You’ll only get the best out of the Beam, though, if you set it up using Sonos’ Trueplay tech. Just like the adaptive technology in the Apple HomePod, Trueplay scans the room via the Sonos app on your smartphone (alas, only iPhones are supported currently) and it then tunes the sound output to suit. The aim here is to iron out issues that may exist with the build-up of certain sound waves in your room – bass in particular.

It’s also designed to set up the treble, mid-range and bass frequencies so that everything’s in balance and largely, this works well. I listened to music and watched movies before and after and there was a clear difference. The bass was tighter, the mid-range more forward than before. Great stuff.

What Trueplay cannot combat is the Sonos Beam’s Achilles heel: it’s lack of support for DTS:HD. All you get is PCM stereo, Dolby Digital and Dolby Digital 5.1. That’s it. And, yes, this can have a negative effect because the soundbar will have to convert from DTS to another format and often something is lost in the conversion process.

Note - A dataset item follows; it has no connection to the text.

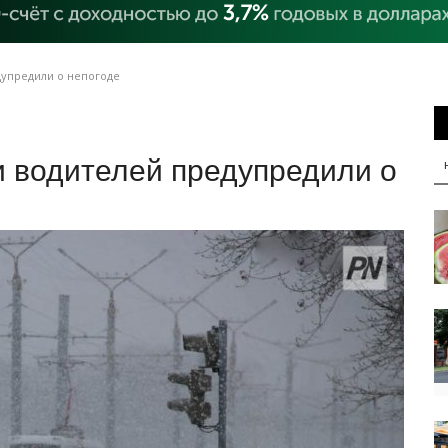
дупредили о непогоде
и водителей предупредили о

While watching Star Wars: The Force Awakens and Captain America: Civil War, I found I had to punch up the dialogue enhancement control to hear any of the conversations without cranking the volume all the way up.

If this doesn’t work, there are adjustable bass and treble controls but I’d rather have support for all the prevalent standards and not have to tweak levels by hand.

With the right audio content, though, the Sonos Beam does sound good. It delivers movie soundtracks with a surprising amount of forcefulness and scale considering how small the speaker is and there’s plenty of detail on show, too. Its key weakness is that the bass isn’t quite as tight as I’d like it to be and a little on the uncontrolled side but aside from this it’s a fine TV speaker and will fill all but the largest rooms with detailed, musical audio.

Sonos Beam review: Verdict

This is a tricky verdict to write because the Sonos Beam is such a different type of soundbar from your run of the mill TV speaker. On the one hand, it’s limited. It has only one input, there’s no remote control and it has no support for DTS:HD. On the other, it sounds great, it’s compact and discrete, it’s extendable into a full 5.1 setup and the app, tuning software and Alexa voice control all work brilliantly.

In the end, whether the Sonos Beam is the right sound bar for you will depend on your current AV setup. If you already have everything going through your TV and you’re looking for something smarter than average, it’s a great choice. For anyone else, just choose a normal soundbar. Something like the Samsung HW-MS650, perhaps.